A mother of three spent a record of eight days on a hospital corridor in ‘inhumane and disgusting conditions’ despite telling managers she had crippling stomach pain.
Sarah Dodd, 56, spent just under 213 hours on a trolley between 1 February to 9 February at the Beech C ward at Worcestershire Royal Hospital.
According to the former solicitor’s diary of her ordeal, her make-shift bed was positioned in a six-foot-wide passage, close to bins for human waste.
Miss Dodd was diagnosed as having a perforated and infected gallbladder last November which developed into severe stomach pain in late January and early February.
On the advice of her GP, she went to the hospital’s A&E department and was guaranteed by staff her condition would be treated within a day.
But according to her diary, published in The Sun on Sunday, she spent the next eight days, hungry, without sleep and petrified.
Alarmingly, on her fourth day she was awoken by an elderly woman suffering from dementia, stroking her hair with her fingers.
The next day Miss Dodd was asked to move her meal tray to allow a patient to squeeze down the corridor, she did so, but her food was not returned to her.
Sarah Dodd (pictured), 56, spent just under 213 hours on a trolley between 1 February to 9 February at the Beech C ward at Worcestershire Royal Hospital

According to the former solicitor’s diary of her ordeal, her make-shift bed (pictured) was positioned in a six-foot-wide passage, close to bins for human waste
On the eighth day, finally Miss Dodd, who is accommodating and mild-mannered woman, made a fuss.
She wrote down in her diary: ‘Day Eight: My mental health is at breaking point. I demand to speak to a beds manager.
‘After a brief stand-off, I finally get a bed on a ward’.
Reliving the harrowing nightmare, Miss Dodd added: ‘The way I was treated was disgusting and inhumane.
‘The hospital was so overcrowded, there were other people sleeping next to me in the corridor – I had fully grown men sleeping 3ft from my head. It didn’t feel safe.’
In 2017, two patients died at the Worcestershire Royal Hospital after being left on trolleys.
The first patient died from a cardiac arrest after 35 hours waiting in a corridor and the second had an aneurysm, and despite being taken into the resuscitation area died.
Miss Dodd’s experience has already been reported to Wes Streeting, the Health Secretary, who described it as: ‘absolutely appalling,’ and a ‘damning indictment’ of the state of the NHS.

She continues to suffer from nightmares because of what she experienced in the hospital (pictured)
NHS England figures showed 61,529 people waited more than 12 hours in A&E departments from a decision to admit to actually being admitted in January, up from 54,207 in December.
At least 16 NHS trusts admitted last year patients faced waits of two days or more, following the submission of a freedom of information request.
Miss Dodd, from Kidderminster, stopped working in 2011 because of a musculoskeletal pain condition called fibromyalgia.
She added: ‘By day eight, I couldn’t take it anymore.
‘I told them, “This is beyond a joke. People keep leaving so why can’t you find me a bed?”.
‘The nurses were very apologetic. They told me one sister had been raising my case at the staff meeting every day, but the bed managers said there was no space.’
By 11 February, Miss Dodd was discharged from hospital and returned home to her family.
However, she continues to suffer from nightmares because of what she experienced in the hospital.
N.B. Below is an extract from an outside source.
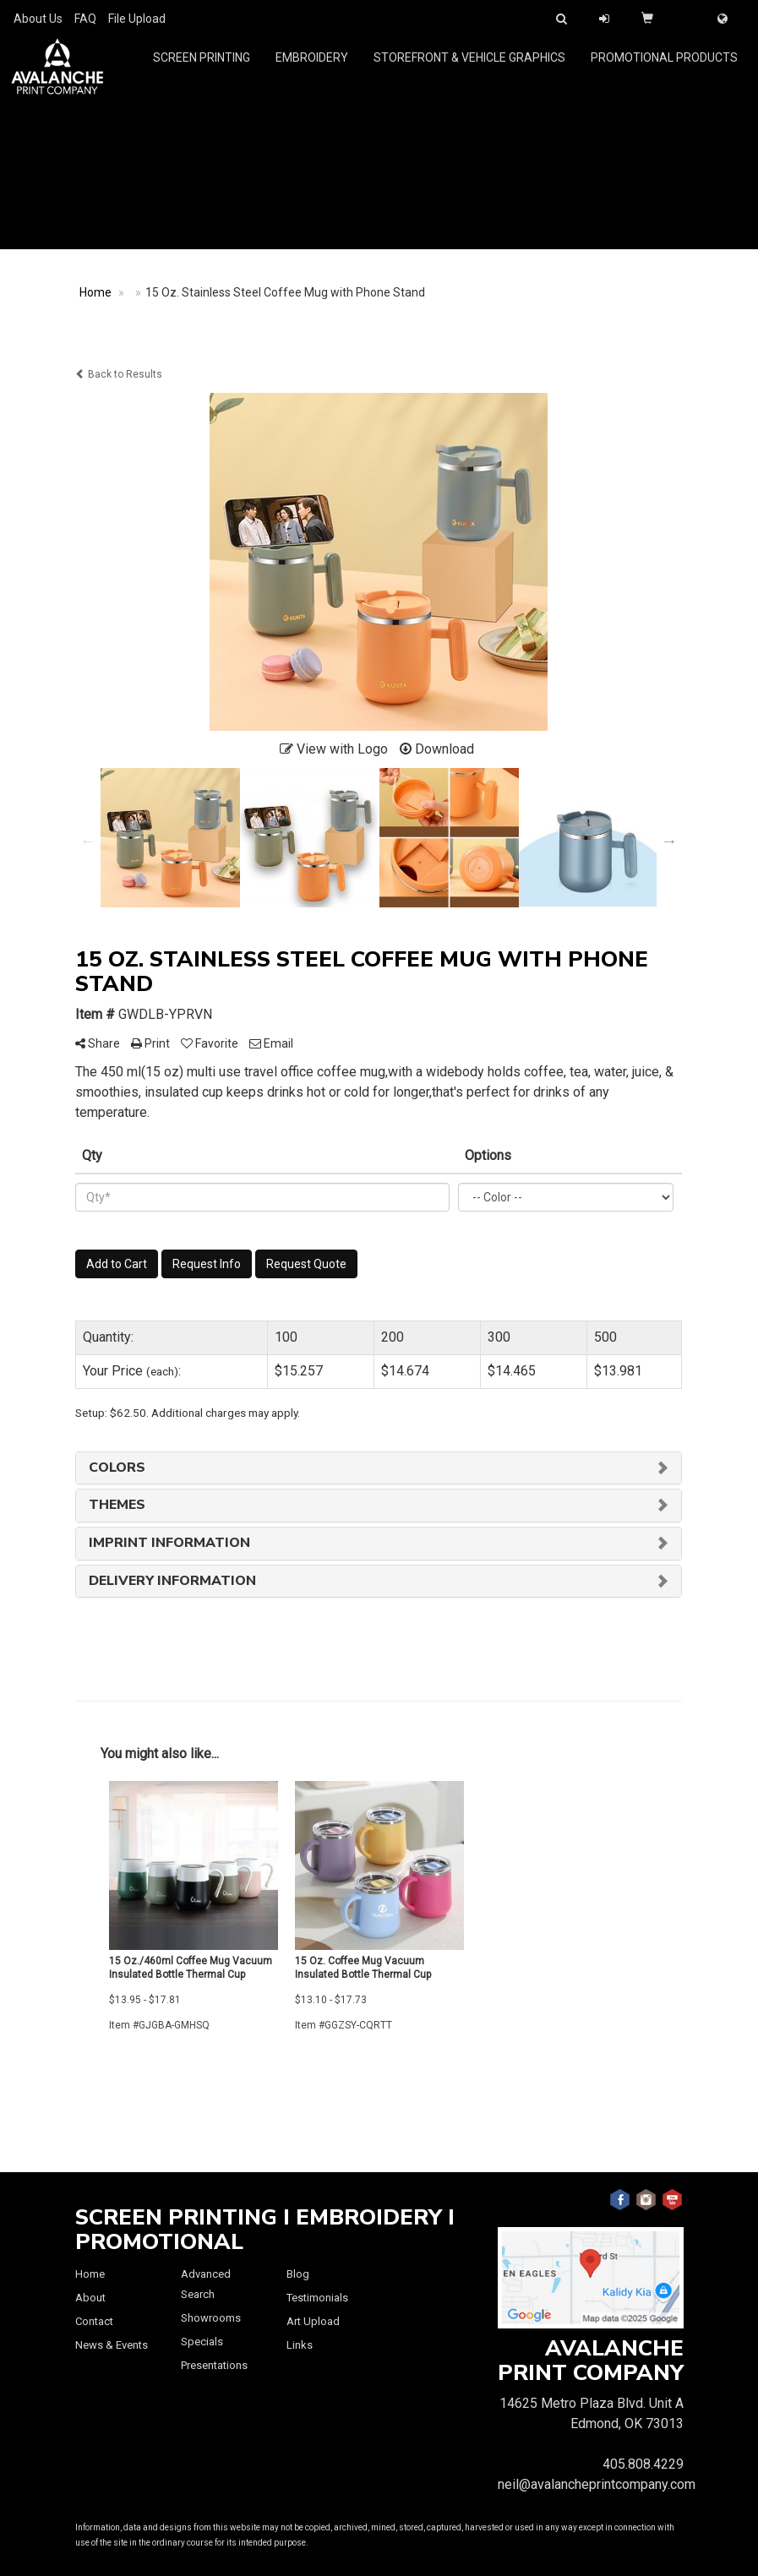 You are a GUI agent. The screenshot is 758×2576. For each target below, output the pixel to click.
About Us (38, 18)
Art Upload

At least 16 NHS trusts admitted last year patients faced waits of two days or more, following the submission of a freedom of information request. Pictured: File photo
Giving her view on who is to blame, Miss Dodd praised the nurses and doctors but described the managers as a ‘disgrace’.
‘On February 9, they found me a bed,’ Miss Dodd continued.
‘There were two more spare beds in that room. I was allowed to go home on February 11 and since then I have suffered constant nightmares where I am back in the hospital corridor.
‘I blame the NHS managers for what happened.’
Last month, NHS England Chief Amanda Pritchard admitted on Radio 4’s Today Programme, much of a £23 billion boost to the health care system was swallowed up in pay rises.
She said: ‘In the current financial context, we can’t keep asking the Government for more state funding… so we need to think much more radically, particularly about capital.
‘I think we now must consider private capital investment in the NHS.’
Sarah Shingler, chief nursing officer at Worcestershire Acute Hospitals NHS Trust, told The Sun on Sunday: ‘We apologise to Ms Dodd if any aspect of her care fell short of the high standards we set ourselves.
‘We will look into the concerns she raised and will reply to her directly with a full response.’